Unit: Km2, number of species,
Source: GRI Standard 304-1
Available business disclosure: Nature of significant direct and indirect impacts on biodiversity with reference to one or more of the following:
i. Construction or use of manufacturing plants, mines, and transport infrastructure;
ii. Pollution (introduction of substances that do not naturally occur in the habitat from point and non-point sources);
iii. Introduction of invasive species, pests, and pathogens;
iv. Reduction of species;
v. Habitat conversion;
vi. Changes in ecological processes outside the natural range of variation (such as salinity or changes in groundwater level).
Source: GRI Standard 304-2
Available business disclosure: Significant direct and indirect positive and negative impacts with reference to the following:
i. Species affected;
ii. Extent of areas impacted;
iii. Duration of impacts;
iv. Reversibility or irreversibility of the impacts.
Source: GRI Standard 304-2
Available business disclosure: Water bodies and related habitats that are significantly affected by water discharges and/or runoff, including information on:
i. The size of the water body and related habitat;
ii. Whether the water body and related habitat is designated as a nationally or internationally protected area;
iii. The biodiversity value, such as total number of protected species.

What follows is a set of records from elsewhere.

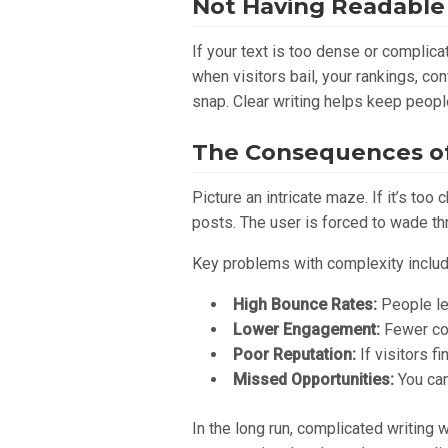
Not Having Readable
If your text is too dense or complic
when visitors bail, your rankings, co
snap. Clear writing helps keep peopl
The Consequences of
Picture an intricate maze. If it’s to
posts. The user is forced to wade th
Key problems with complexity includ
High Bounce Rates:
People lea
Lower Engagement:
Fewer com
Poor Reputation:
If visitors fi
Missed Opportunities:
You can
In the long run, complicated writing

Unit: Km2, number of species and other descriptive information
Source: GRI Standard 306-5
Available business disclosure: Total number of IUCN Red List species and national conservation list species with habitats in areas affected by the operations of the organization, by level of extinction risk:
i. Critically endangered;
iv. Near threatened;
v. Least concern.
Source: GRI Standard 304-4
Available business disclosure: Trends in population and extinction risk of utilized species, including species in trade.
Available business disclosure: Trends in Ecological Footprint and/or related concepts.
Available business disclosure: Ecological limits assessed in terms of sustainable production and consumption.
Available business disclosure: Trends in extent to which biodiversity and ecosystem service values are incorporated into organizational accounting and reporting.
Available business disclosure: Size and location of all habitat areas protected or restored, and whether the success of the restoration measure was or is approved by independent external professionals.
Source: GRI Standard 304-3
Available business disclosure: Whether partnerships exist with third parties to protect or restore habitat areas distinct from where the organization has overseen and implemented restoration or protection measures.